### DIRECTIONS
Reproduce every record exactly as it appears, but not the pictures.

### INPUT FOR THIS TASK
[Start of Attachment]

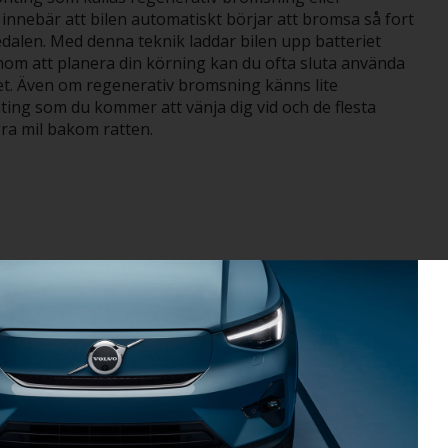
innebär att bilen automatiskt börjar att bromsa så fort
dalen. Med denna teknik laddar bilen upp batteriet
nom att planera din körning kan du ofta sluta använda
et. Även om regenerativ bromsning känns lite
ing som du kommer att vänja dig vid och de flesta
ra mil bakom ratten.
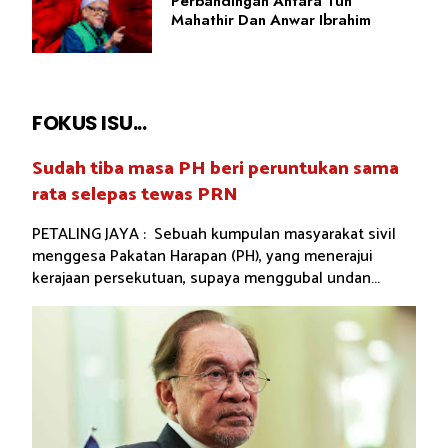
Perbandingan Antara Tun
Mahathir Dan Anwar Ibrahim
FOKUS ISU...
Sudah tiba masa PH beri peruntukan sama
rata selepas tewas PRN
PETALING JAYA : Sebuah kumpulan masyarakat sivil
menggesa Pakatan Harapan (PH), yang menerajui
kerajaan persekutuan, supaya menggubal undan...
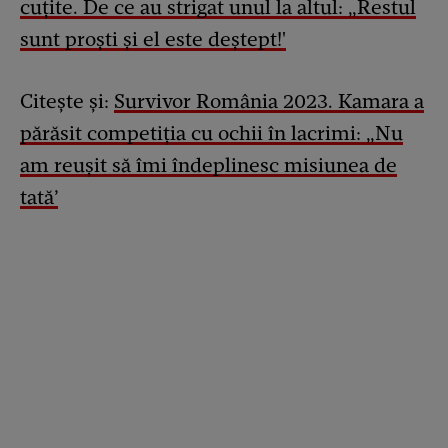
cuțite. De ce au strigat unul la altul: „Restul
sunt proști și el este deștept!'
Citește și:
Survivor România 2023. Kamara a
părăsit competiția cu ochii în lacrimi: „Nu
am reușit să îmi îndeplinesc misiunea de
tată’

[End of Attachment]

### RESULT FOR THIS EXERCISE
innebär att bilen automatiskt börjar att bromsa så fort
dalen. Med denna teknik laddar bilen upp batteriet
nom att planera din körning kan du ofta sluta använda
et. Även om regenerativ bromsning känns lite
ing som du kommer att vänja dig vid och de flesta
ra mil bakom ratten.
Perbandingan Antara Tun
Mahathir Dan Anwar Ibrahim
FOKUS ISU...
Sudah tiba masa PH beri peruntukan sama
rata selepas tewas PRN
PETALING JAYA : Sebuah kumpulan masyarakat sivil
menggesa Pakatan Harapan (PH), yang menerajui
kerajaan persekutuan, supaya menggubal undan...
cuțite. De ce au strigat unul la altul: „Restul
sunt proști și el este deștept!'
Citește și:
Survivor România 2023. Kamara a
părăsit competiția cu ochii în lacrimi: „Nu
am reușit să îmi îndeplinesc misiunea de
tată’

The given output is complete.